Kritanu war jedoch viel zu behände, und so
duckte er sich weg, bevor er ihren Angriff anschließend mit einem
mächtigen Tritt parierte. »Sie müssen zuerst dieses kalaripayattu mit dem Schwert beherrschen, bevor ich
Ihnen beibringe, durch die Luft zu gleiten und im Kampf zu
springen«, erwiderte er. »Das war übrigens gerade ein sehr
durchsichtiges Manöver.«
Kritanu war einer der Komitatoren: Ein
Kampfkunstexperte, der als Beschützer, Assistent und nicht zuletzt
als Trainer des jeweiligen Venators, dem sie zur Seite gestellt
waren, diente. Er begleitete Eustacia schon seit Jahrzehnten und
fungierte inzwischen auch als Victorias Mentor.
Victoria, die blitzschnell zur Seite ausgewichen
war, um dem Schlag zu entgehen, war mehr als nur ein bisschen
ungehalten, dass er es schaffte, mühelos einen ganzen, langen Satz
zu sprechen, während sie selbst heftig keuchte und ächzte. Der Mann
war über siebzig, sie selbst erst zwanzig. Und sie trug noch nicht
einmal ein Korsett, wenngleich ihre Brüste flach an den Körper
gebunden waren.
Ganz zu schweigen von der Tatsache, dass sie
nicht für berechenbar gehalten werden wollte... weder von einem
Kampfgegner noch von diversen geheimnisvollen, faszinierenden
Männern.
»Und wann werden wir dann endlich anfangen, mit dem Schwert zu üben?«, fragte
sie und hämmerte dabei in schnellem Stakkato mit den Fäusten gegen
seine Brust.
Eustacia und sie waren am Vortag von Claythorne
zurückgekehrt, und Victoria hatte auf einer dringend erforderlichen
Trainingseinheit mit Kritanu gleich am nächsten Tag bestanden.

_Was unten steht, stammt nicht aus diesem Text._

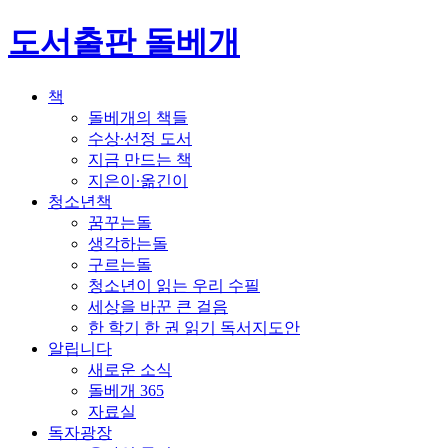
도서출판 돌베개
책
돌베개의 책들
수상∙선정 도서
지금 만드는 책
지은이∙옮긴이
청소년책
꿈꾸는돌
생각하는돌
구르는돌
청소년이 읽는 우리 수필
세상을 바꾼 큰 걸음
한 학기 한 권 읽기 독서지도안
알립니다
새로운 소식
돌베개 365
자료실
독자광장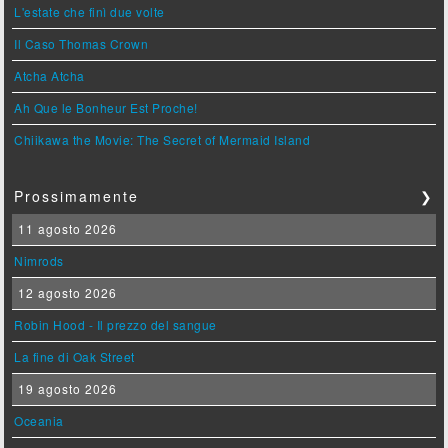
L'estate che finì due volte
Il Caso Thomas Crown
Atcha Atcha
Ah Que le Bonheur Est Proche!
Chiikawa the Movie: The Secret of Mermaid Island
Prossimamente
❯
11 agosto 2026
Nimrods
12 agosto 2026
Robin Hood - Il prezzo del sangue
La fine di Oak Street
19 agosto 2026
Oceania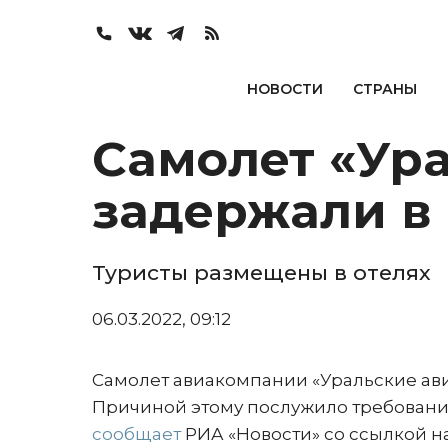
НОВОСТИ
СТРАНЫ
Самолет «Ур
задержали в 
Туристы размещены в отелях
06.03.2022, 09:12
Самолет авиакомпании «Уральские ав
Причиной этому послужило требование
сообщает
РИА «Новости» со ссылкой н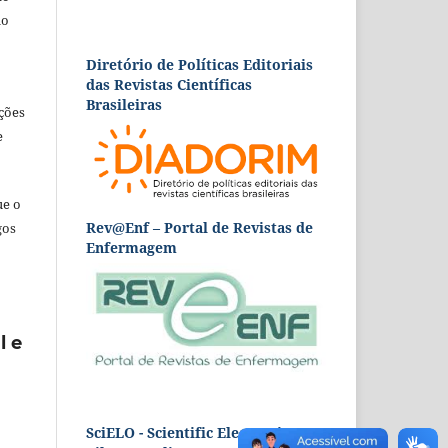
ão
Diretório de Políticas Editoriais
das Revistas Científicas
Brasileiras
ções
e
ue o
Rev@Enf – Portal de Revistas de
gos
Enfermagem
l e
SciELO - Scientific Electronic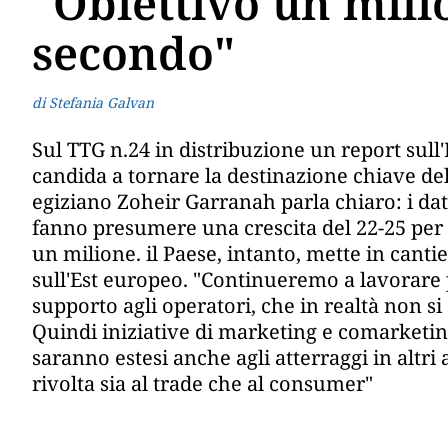
"Obiettivo un milio
secondo"
di Stefania Galvan
Sul TTG n.24 in distribuzione un report sull'Eg
candida a tornare la destinazione chiave del
egiziano Zoheir Garranah parla chiaro: i dati 
fanno presumere una crescita del 22-25 per c
un milione. il Paese, intanto, mette in cant
sull'Est europeo. "Continueremo a lavorare p
supporto agli operatori, che in realtà non si 
Quindi iniziative di marketing e comarketing
saranno estesi anche agli atterraggi in altr
rivolta sia al trade che al consumer"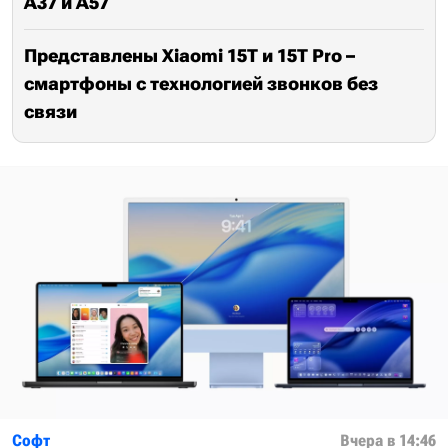
A37 и A57
Представлены Xiaomi 15T и 15T Pro –
смартфоны с технологией звонков без
связи
Софт
Вчера в 14:46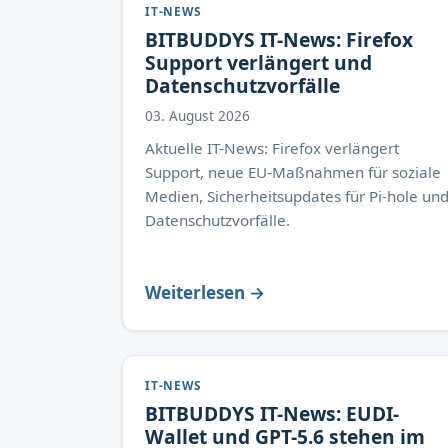
IT-NEWS
BITBUDDYS IT-News: Firefox
Support verlängert und
Datenschutzvorfälle
03. August 2026
Aktuelle IT-News: Firefox verlängert
Support, neue EU-Maßnahmen für soziale
Medien, Sicherheitsupdates für Pi-hole un
Datenschutzvorfälle.
Weiterlesen →
IT-NEWS
BITBUDDYS IT-News: EUDI-
Wallet und GPT-5.6 stehen im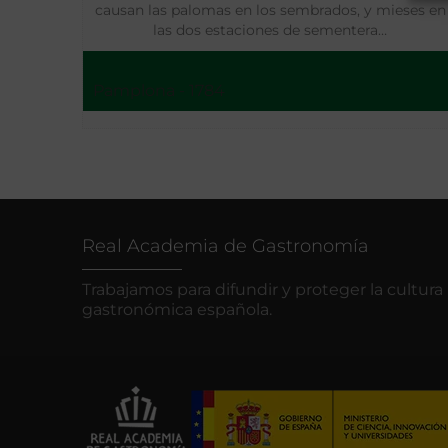
causan las palomas en los sembrados, y mieses en
las dos estaciones de sementera…
Pamplona - 1784
Real Academia de Gastronomía
Trabajamos para difundir y proteger la cultura
gastronómica española.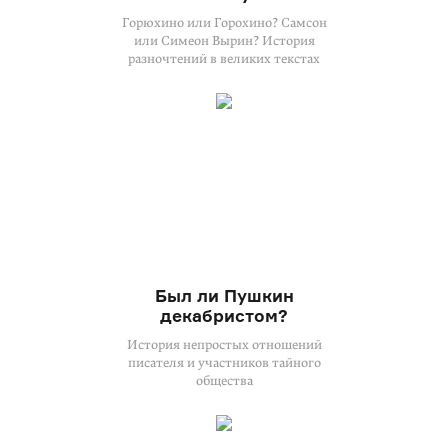
Горюхино или Горохино? Самсон
или Симеон Вырин? История
разночтений в великих текстах
Был ли Пушкин
декабристом?
История непростых отношений
писателя и участников тайного
общества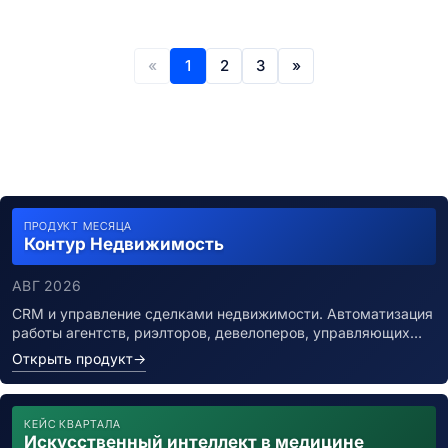
«
1
2
3
»
ПРОДУКТ МЕСЯЦА
Контур Недвижимость
АВГ 2026
CRM и управление сделками недвижимости. Автоматизация
работы агентств, риэлторов, девелоперов, управляющих…
Открыть продукт
→
КЕЙС КВАРТАЛА
Искусственный интеллект в медицине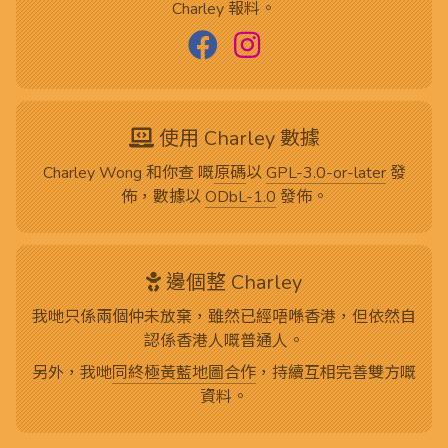
Charley 報料。
使用 Charley 數據
Charley Wong 和你查 嘅
原碼
以
GPL-3.0-or-later
發
佈，數據以
ODbL-1.0
發佈。
邊個整 Charley
我哋只係兩個仲未放棄，雖然已經唔喺香港，但依然自
認係香港人嘅普通人。
另外，我哋
同終極黃藍地圖合作
，持續互相完善雙方嘅
資料。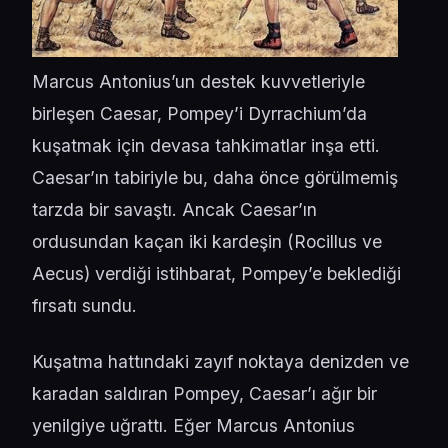
Marcus Antonius’un destek kuvvetleriyle
birleşen Caesar, Pompey’i Dyrrachium’da
kuşatmak için devasa tahkimatlar inşa etti.
Caesar’ın tabiriyle bu, daha önce görülmemiş
tarzda bir savaştı. Ancak Caesar’ın
ordusundan kaçan iki kardeşin (Rocillus ve
Aecus) verdiği istihbarat, Pompey’e beklediği
fırsatı sundu.
Kuşatma hattındaki zayıf noktaya denizden ve
karadan saldıran Pompey, Caesar’ı ağır bir
yenilgiye uğrattı. Eğer Marcus Antonius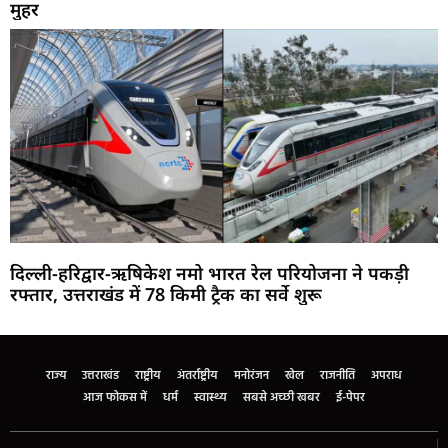
मुहर
दिल्ली-हरिद्वार-ऋषिकेश नमो भारत रेल परियोजना ने पकड़ी
रफ्तार, उत्तराखंड में 78 किमी ट्रैक का सर्वे शुरू
Marketing Hack4U
Buzz4Ai
7k Network
Earn Yatra
Ask Daman
Law Schloar Hub
राज्य
उत्तराखंड
राष्ट्रीय
अंतर्राष्ट्रीय
मनोरंजन
खेल
राजनीति
अपराध
आज फोकस में
धर्म
स्वास्थ्य
सबसे अच्छी खबर
ई-पेपर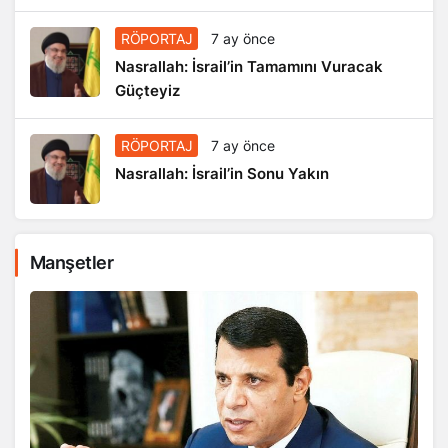
RÖPORTAJ
7 ay önce
Nasrallah: İsrail’in Tamamını Vuracak
Güçteyiz
RÖPORTAJ
7 ay önce
Nasrallah: İsrail’in Sonu Yakın
Manşetler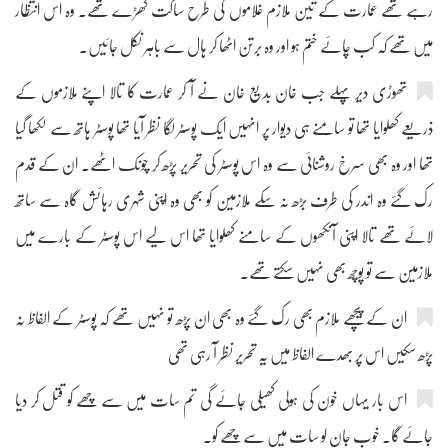
رہے تھے عمارت کے تین ملازم غلاموں کی طرح ساکت کھڑے تھے۔ وہ اس انتظار
میں تھے کہ کب چائے ختم ہو اور وہ برتن اٹھا کر ہال سے باہر نکل جائیں۔
تھوڑی دیر پہلے جب خان بدیع خان نے آ کر عمارت کا تالا اپنے ملازموں کے
ذریعے کھلوایا تھا تو سامنے ہی دیوار پر انہیں ایک پوسٹر لگا نظر آیا تھا پوسٹر ہاتھ سے لکھا گیا
تھا اور وہ بھی سرخ روشنائی سے وہ اس پوسٹر کی تحریر پڑھ کر چونک اٹھے۔ ان کے قدم
رک گئے وہ اندر کی طرف بڑھ نہ سکے ملازمین کو بھی وہ اپنی شہری رہائش گاہ سے ساتھ
لائے تھے تالا اپنی آنکھوں کے سامنے کھلوایا تھا اس لیے اس پوسٹر کے بارے میں
ملازمین سے تو پوچھ بھی نہیں سکتے تھے۔
ان کے پیچھے ملازم بھی رک گئے وہ بھی ان پڑھ تو نہیں تھے کہ پوسٹر کے الفاظ نہ
پڑھ سکیں اس پر بھدے الفاظ میں یہ تحریر نظر آ رہی تھی
اس بار یہاں خون کی ہولی کھیلی جائے گی تم سات میں سے چھے کو قتل کر دیا
جائے گا۔ خوب جان لو سات میں سے چھے کو۔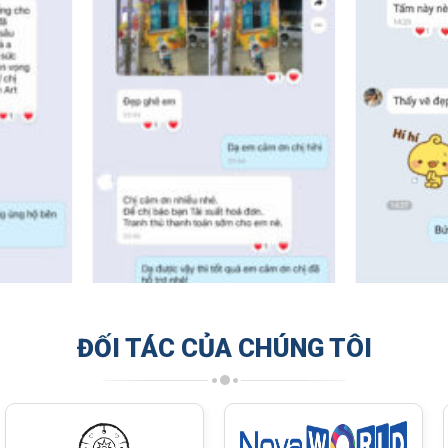
ĐỐI TÁC CỦA CHÚNG TÔI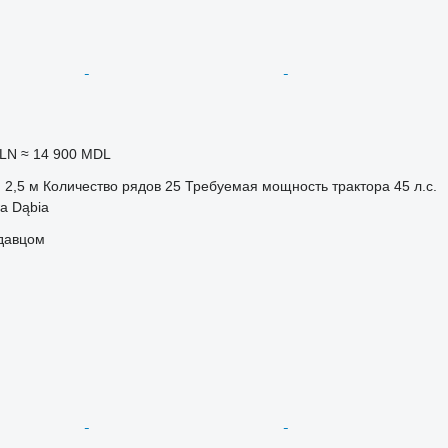
PLN
≈ 14 900 MDL
2,5 м
Количество рядов
25
Требуемая мощность трактора
45 л.с.
a Dąbia
одавцом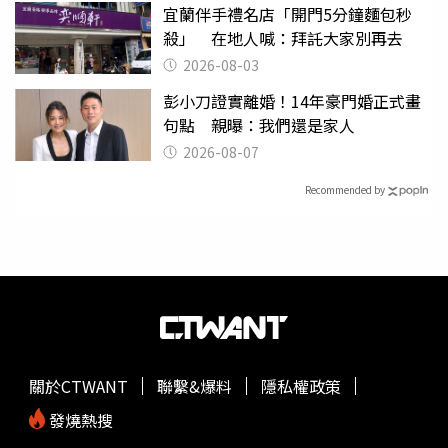
宜蘭伴手禮名店「開門5分鐘麵包秒
殺」 在地人喊：拜託大家別再去
2026-08-03
彭小刀證實離婚！14年豪門婚正式畫
句點 親曝：我們還是家人
2026-08-07
Recommended by
關於CTWANT
聯繫&爆料
隱私權政策
發燒熱搜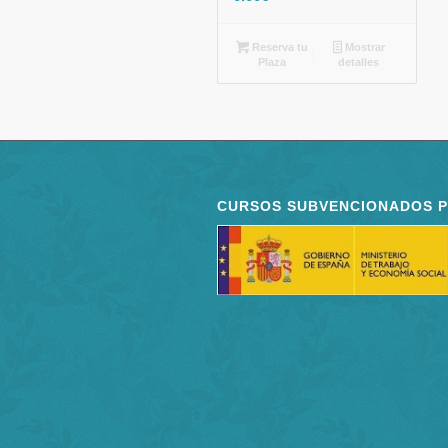
Reserva tu
Mostrar
Plaza
detalles
CURSOS SUBVENCIONADOS 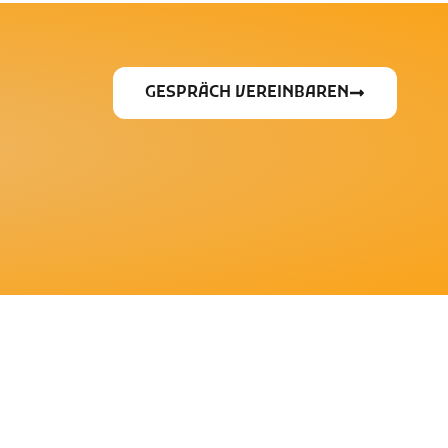
GESPRÄCH VEREINBAREN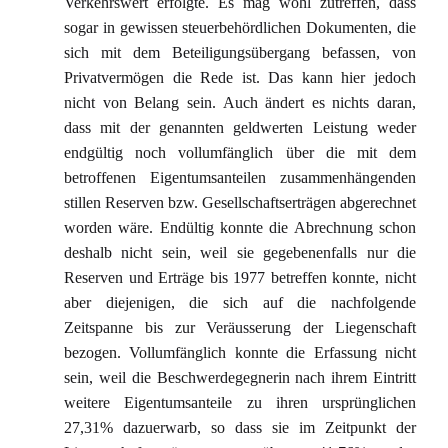
Verkehrswert erfolgte. Es mag wohl zutreffen, dass
sogar in gewissen steuerbehördlichen Dokumenten, die
sich mit dem Beteiligungsübergang befassen, von
Privatvermögen die Rede ist. Das kann hier jedoch
nicht von Belang sein. Auch ändert es nichts daran,
dass mit der genannten geldwerten Leistung weder
endgültig noch vollumfänglich über die mit dem
betroffenen Eigentumsanteilen zusammenhängenden
stillen Reserven bzw. Gesellschaftserträgen abgerechnet
worden wäre. Endültig konnte die Abrechnung schon
deshalb nicht sein, weil sie gegebenenfalls nur die
Reserven und Erträge bis 1977 betreffen konnte, nicht
aber diejenigen, die sich auf die nachfolgende
Zeitspanne bis zur Veräusserung der Liegenschaft
bezogen. Vollumfänglich konnte die Erfassung nicht
sein, weil die Beschwerdegegnerin nach ihrem Eintritt
weitere Eigentumsanteile zu ihren ursprünglichen
27,31% dazuerwarb, so dass sie im Zeitpunkt der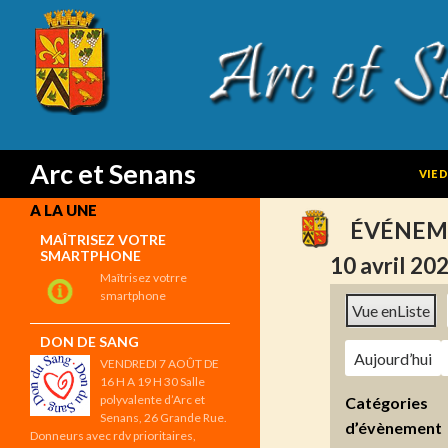
SKIP
Search
Arc et Senans
VIE 
A LA UNE
ÉVÉNEM
MAÎTRISEZ VOTRE
SMARTPHONE
10 avril 20
Maîtrisez votrre
smartphone
Vue en
Liste
DON DE SANG
Aujourd’hui
VENDREDI 7 AOÛT DE
16 H A 19 H 30 Salle
polyvalente d’Arc et
Catégories
Senans, 26 Grande Rue.
d’évènement
Donneurs avec rdv prioritaires,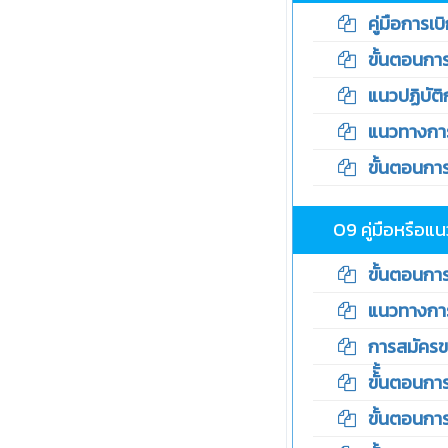
คู่มือการเบิ
ขั้นตอนการ
แนวปฏิบัติกา
แนวทางการให
ขั้นตอนการใ
O9 คู่มือหรือแน
ขั้นตอนการใ
แนวทางการให
การสมัครขอร
ขั้ั้นตอนกา
ขั้นตอนการใ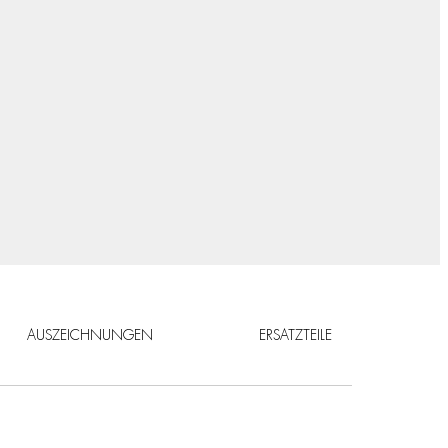
AUSZEICHNUNGEN
ERSATZTEILE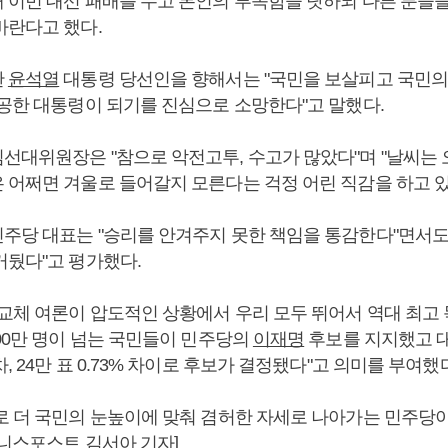
 이번 대선 패배를 두고 본인의 부족함을 탓하되 다른 분들
바란다고 했다.
한
윤석열
대통령 당선인을 향해서는 "국민을 보살피고 국민의
성공한 대통령이 되기를 진심으로 소망한다"고 말했다.
선대위원장은 "참으로 악전고투, 수고가 많았다"며 "날씨는
 어쩌면 겨울로 들어갈지 모른다는 걱정 어린 직감을 하고 있
주당 대표는 "승리를 안겨주지 못한 책임을 통감한다"면서도 
거뒀다"고 평가했다.
교체 여론이 압도적인 상황에서 우리 모두 뛰어서 역대 최고 득
00만 명이 넘는 국민들이 민주당의
이재명
후보를 지지했고 
, 24만 표 0.73% 차이로 후보가 결정됐다"고 의미를 부여했
로 더 국민의 눈높이에 맞춰 겸허한 자세로 나아가는 민주당이
즈니스포스트 김서아 기자]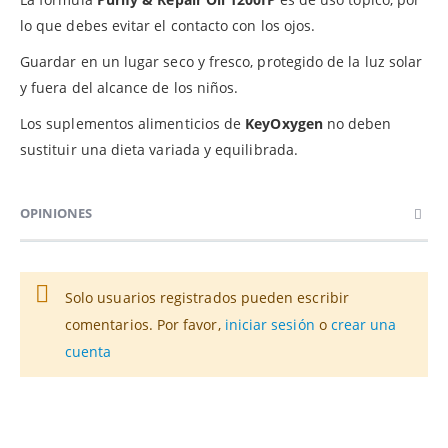
lo que debes evitar el contacto con los ojos.
Guardar en un lugar seco y fresco, protegido de la luz solar
y fuera del alcance de los niños.
Los suplementos alimenticios de
KeyOxygen
no deben
sustituir una dieta variada y equilibrada.
OPINIONES
Solo usuarios registrados pueden escribir
comentarios. Por favor,
iniciar sesión
o
crear una
cuenta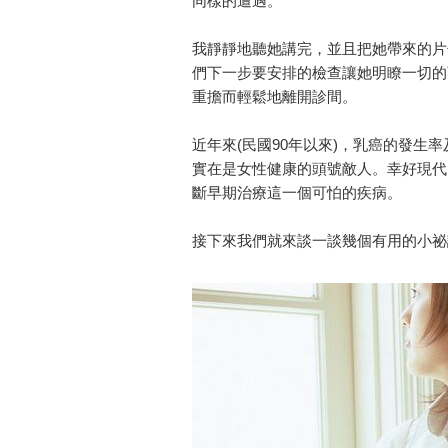
同樣的遭遇。
我靜靜地聽她講完，並且把她帶來的片
們下一步要安排的檢查讓她明瞭一切的
重擔而輕鬆地離開診間。
近年來(民國90年以來)，乳癌的發
實在是女性健康的頭號敵人。幸好現代
斷早期治療這一個可怕的疾病。
接下來我們就來談一談幾個有用的小祕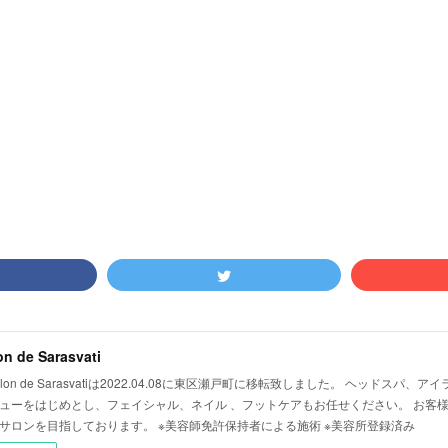
on de Sarasvati
lon de Sarasvatiは2022.04.08に東区瀬戸町に移転致しました。 ヘッドスパ
ューをはじめとし、フェイシャル、ネイル 、フットケアもお任せください。 お客
サロンを目指しております。 ※美容師免許保持者による施術 ※美容所登録済み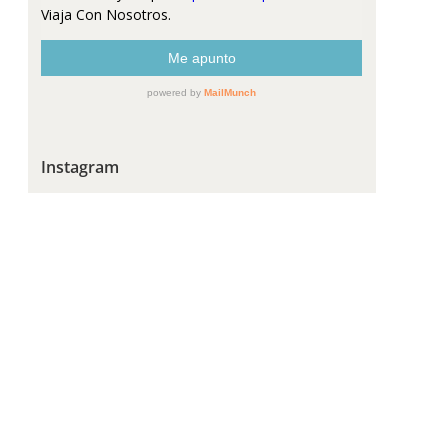
nico
Instagram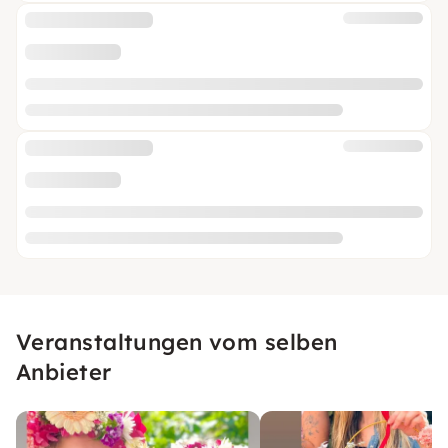
Veranstaltungen vom selben
Anbieter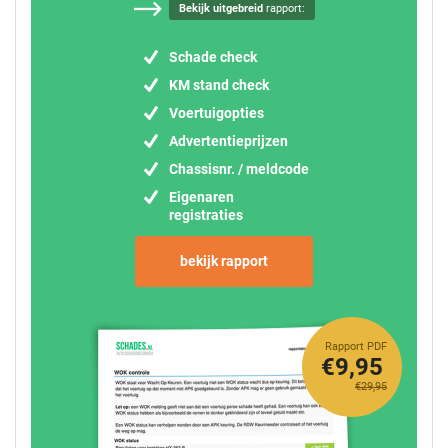
Bekijk uitgebreid
rapport:
Schade check
KM stand check
Voertuigopties
Advertentieprijzen
Chassisnr. / meldcode
Eigenaren
registraties
bekijk rapport
Rapport PDF
€9,95
€29,95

Wäre
sie schneller, stärker, besser vorbereitet gewesen, hätte ihr das
vielleicht die vier dünnen Kratzer am Hals, wo der Wächter begonnen
hatte, seine Fangzähne in ihrem Fleisch zu vergraben, erspart...
ebenso wie das schmerzende Handgelenk und den tiefen Schnitt an
Hüfte und Oberschenkel, die sie dem Imperialvampir verdankte.
Natürlich hatten die Verletzungen schon zu
heilen begonnen. In einer Woche würden sie nichts weiter sein als
verblasste Narben.
Aber ganz allein einem Imperialen gegenüberzutreten - trotz
Sebastians Anwesenheit war sie im Grunde völlig auf sich allein
gestellt gewesen -, hatte ihr bewusst gemacht, wie viel sie noch zu
lernen hatte. Und wie viel sie das Jahr Pause gekostet hatte.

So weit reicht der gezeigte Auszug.